[Opening Task input section]

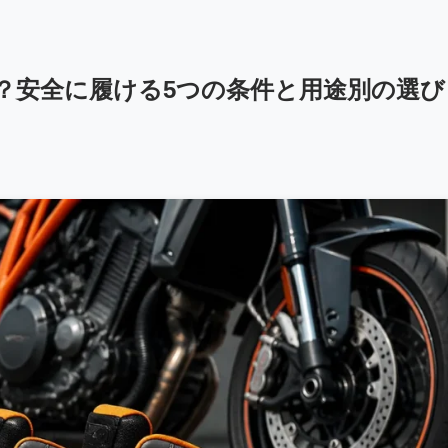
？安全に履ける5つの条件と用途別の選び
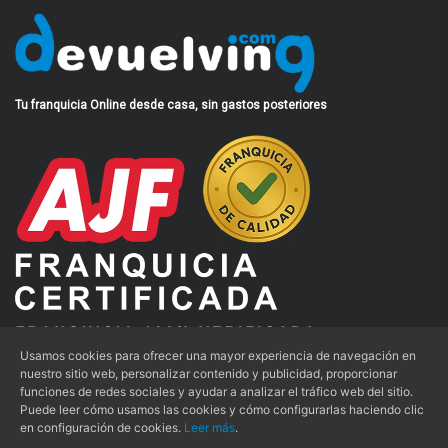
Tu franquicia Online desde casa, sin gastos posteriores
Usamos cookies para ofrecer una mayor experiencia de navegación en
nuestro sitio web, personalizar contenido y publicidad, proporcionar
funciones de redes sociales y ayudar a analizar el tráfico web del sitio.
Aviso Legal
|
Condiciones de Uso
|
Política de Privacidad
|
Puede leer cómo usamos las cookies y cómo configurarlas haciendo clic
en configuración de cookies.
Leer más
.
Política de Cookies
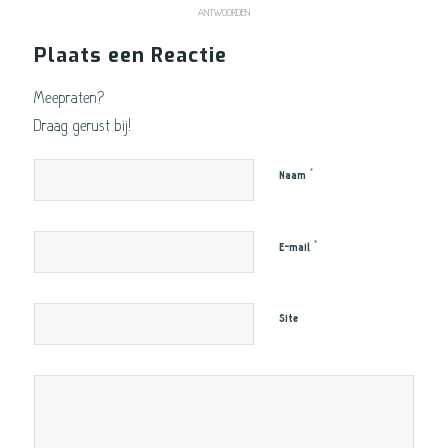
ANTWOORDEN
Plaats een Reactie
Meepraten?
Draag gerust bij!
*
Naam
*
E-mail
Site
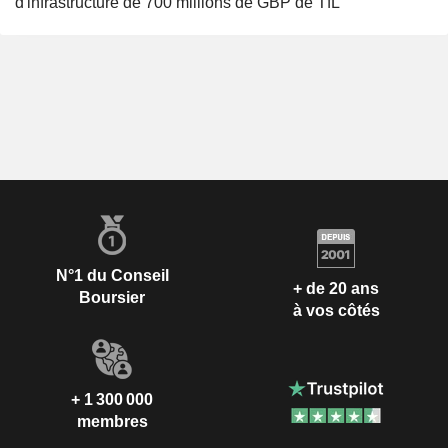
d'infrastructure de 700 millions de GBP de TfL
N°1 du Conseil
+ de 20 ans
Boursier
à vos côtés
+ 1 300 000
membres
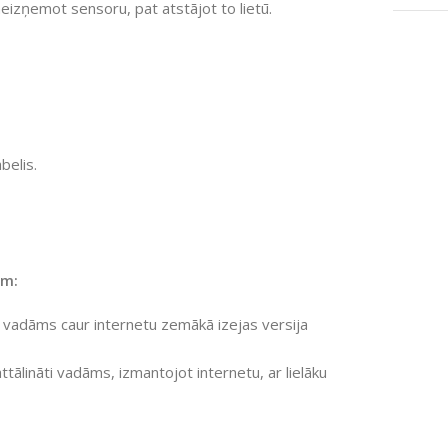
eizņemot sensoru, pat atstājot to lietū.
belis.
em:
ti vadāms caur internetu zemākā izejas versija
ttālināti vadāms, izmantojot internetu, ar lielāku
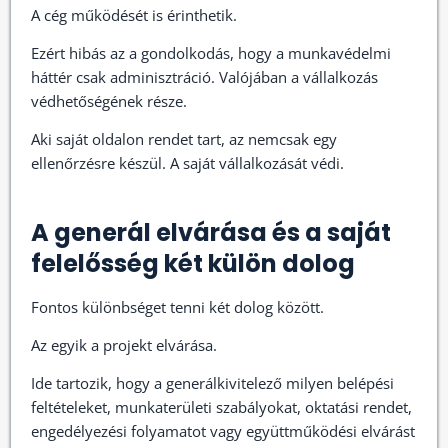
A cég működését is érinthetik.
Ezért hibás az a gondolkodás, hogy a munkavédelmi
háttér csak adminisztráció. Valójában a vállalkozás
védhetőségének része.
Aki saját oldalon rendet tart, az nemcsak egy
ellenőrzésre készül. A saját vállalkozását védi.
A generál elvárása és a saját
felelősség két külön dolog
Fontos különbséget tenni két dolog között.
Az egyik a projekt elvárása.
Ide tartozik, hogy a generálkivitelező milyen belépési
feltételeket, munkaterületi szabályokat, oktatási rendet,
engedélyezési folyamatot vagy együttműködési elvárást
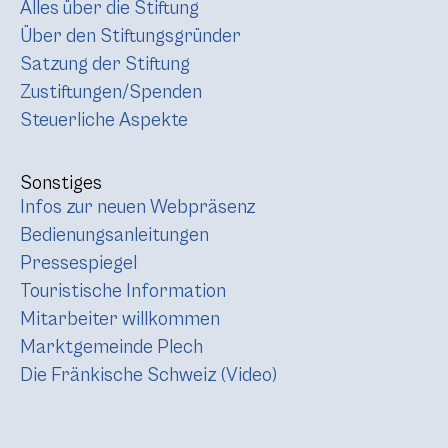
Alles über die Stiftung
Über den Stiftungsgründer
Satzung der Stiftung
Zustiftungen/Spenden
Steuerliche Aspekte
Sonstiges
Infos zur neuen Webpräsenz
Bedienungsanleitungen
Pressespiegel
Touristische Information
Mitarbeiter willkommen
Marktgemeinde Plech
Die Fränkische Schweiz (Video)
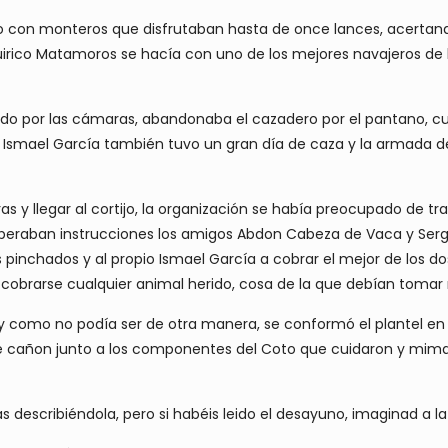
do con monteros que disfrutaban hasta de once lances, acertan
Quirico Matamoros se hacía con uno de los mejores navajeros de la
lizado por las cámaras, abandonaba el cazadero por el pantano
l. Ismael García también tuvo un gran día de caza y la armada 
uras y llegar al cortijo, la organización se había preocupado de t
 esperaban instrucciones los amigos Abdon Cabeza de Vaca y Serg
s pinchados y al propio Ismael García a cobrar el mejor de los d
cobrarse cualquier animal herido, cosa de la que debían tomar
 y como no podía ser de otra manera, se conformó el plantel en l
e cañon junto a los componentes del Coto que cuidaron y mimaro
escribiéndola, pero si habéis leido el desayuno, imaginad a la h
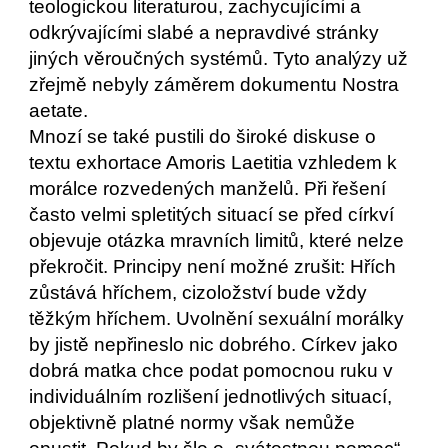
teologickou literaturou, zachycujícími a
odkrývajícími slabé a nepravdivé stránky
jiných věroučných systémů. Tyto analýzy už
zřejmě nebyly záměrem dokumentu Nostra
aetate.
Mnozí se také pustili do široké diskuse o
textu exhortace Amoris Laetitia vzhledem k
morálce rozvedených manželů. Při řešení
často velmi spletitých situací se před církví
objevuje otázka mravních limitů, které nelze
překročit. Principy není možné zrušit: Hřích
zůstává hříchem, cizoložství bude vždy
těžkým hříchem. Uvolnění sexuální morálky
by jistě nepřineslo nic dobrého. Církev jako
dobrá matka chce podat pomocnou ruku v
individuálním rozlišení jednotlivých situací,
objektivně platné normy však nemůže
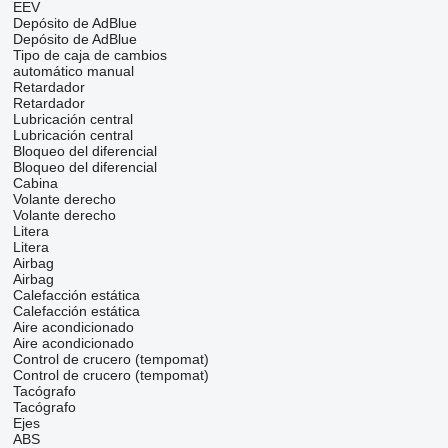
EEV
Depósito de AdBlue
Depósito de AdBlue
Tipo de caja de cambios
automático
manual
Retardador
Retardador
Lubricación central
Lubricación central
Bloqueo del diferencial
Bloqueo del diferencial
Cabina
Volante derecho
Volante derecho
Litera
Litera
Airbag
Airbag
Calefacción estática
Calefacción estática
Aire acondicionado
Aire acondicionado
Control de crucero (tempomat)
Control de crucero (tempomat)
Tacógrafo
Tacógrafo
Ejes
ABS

[Closing Task input section]
[Opening Task input section]

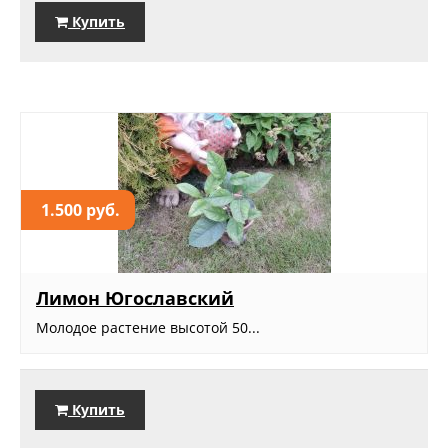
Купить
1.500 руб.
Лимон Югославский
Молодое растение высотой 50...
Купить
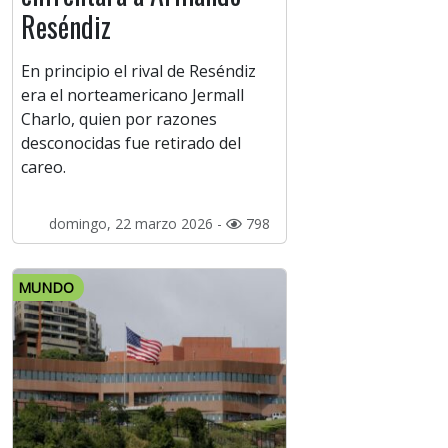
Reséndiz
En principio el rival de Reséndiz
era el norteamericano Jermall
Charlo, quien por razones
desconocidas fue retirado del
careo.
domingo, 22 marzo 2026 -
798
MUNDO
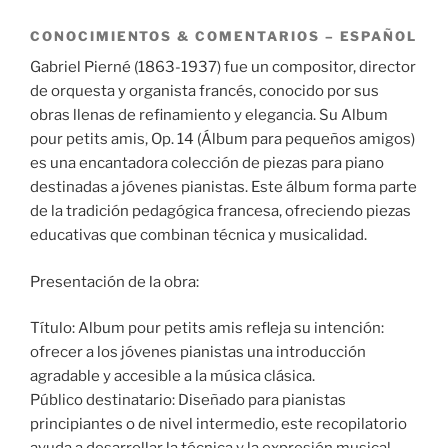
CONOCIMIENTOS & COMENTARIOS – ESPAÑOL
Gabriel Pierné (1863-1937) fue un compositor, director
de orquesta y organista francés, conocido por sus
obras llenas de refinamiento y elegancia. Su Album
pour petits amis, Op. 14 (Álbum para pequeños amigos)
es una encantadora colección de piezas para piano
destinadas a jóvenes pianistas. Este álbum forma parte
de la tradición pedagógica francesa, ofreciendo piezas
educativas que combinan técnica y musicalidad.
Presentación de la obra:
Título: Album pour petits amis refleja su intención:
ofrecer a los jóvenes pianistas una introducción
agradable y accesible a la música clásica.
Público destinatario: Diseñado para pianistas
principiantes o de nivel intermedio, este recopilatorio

[Closing Task input section]
[Opening Task input section]

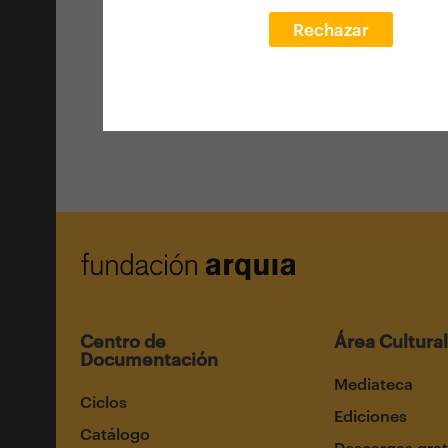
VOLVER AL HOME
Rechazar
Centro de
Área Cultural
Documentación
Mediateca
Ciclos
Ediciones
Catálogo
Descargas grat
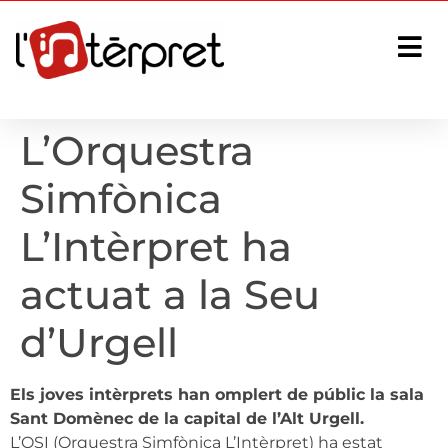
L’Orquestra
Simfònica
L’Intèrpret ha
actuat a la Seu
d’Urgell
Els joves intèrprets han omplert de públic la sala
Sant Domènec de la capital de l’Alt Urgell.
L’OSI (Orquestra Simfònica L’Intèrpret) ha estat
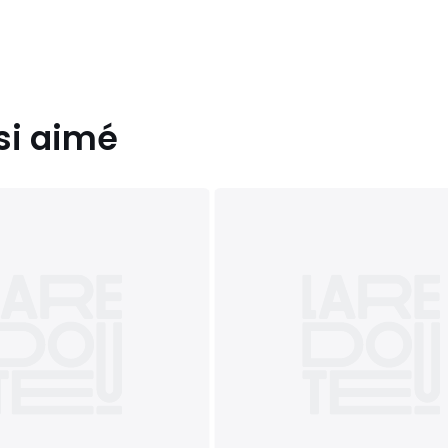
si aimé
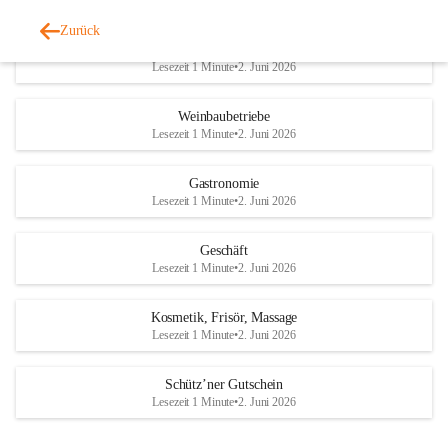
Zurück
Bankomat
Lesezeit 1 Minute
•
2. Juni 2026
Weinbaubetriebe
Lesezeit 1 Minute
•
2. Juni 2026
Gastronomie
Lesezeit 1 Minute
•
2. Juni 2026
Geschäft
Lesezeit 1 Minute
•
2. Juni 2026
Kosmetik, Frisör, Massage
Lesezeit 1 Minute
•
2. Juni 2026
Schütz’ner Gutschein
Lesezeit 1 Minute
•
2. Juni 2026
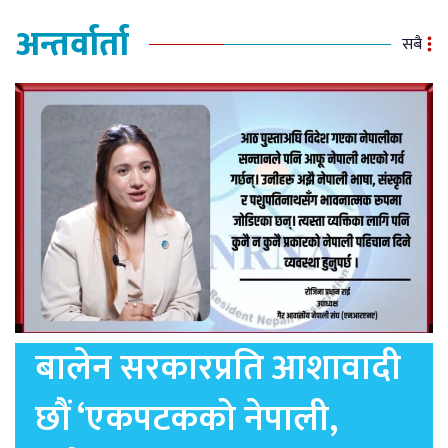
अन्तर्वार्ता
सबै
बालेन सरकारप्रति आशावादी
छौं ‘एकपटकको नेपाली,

[Closing Task input section]

**What needs to be done:** Search the listing above for the lines with "educativas que combinan" and "principiantes o de", then output those lines and all lines between them exactly.

**The answer:**
educativas que combinan técnica y musicalidad.
Presentación de la obra:
Título: Album pour petits amis refleja su intención:
ofrecer a los jóvenes pianistas una introducción
agradable y accesible a la música clásica.
Público destinatario: Diseñado para pianistas
principiantes o de nivel intermedio, este recopilatorio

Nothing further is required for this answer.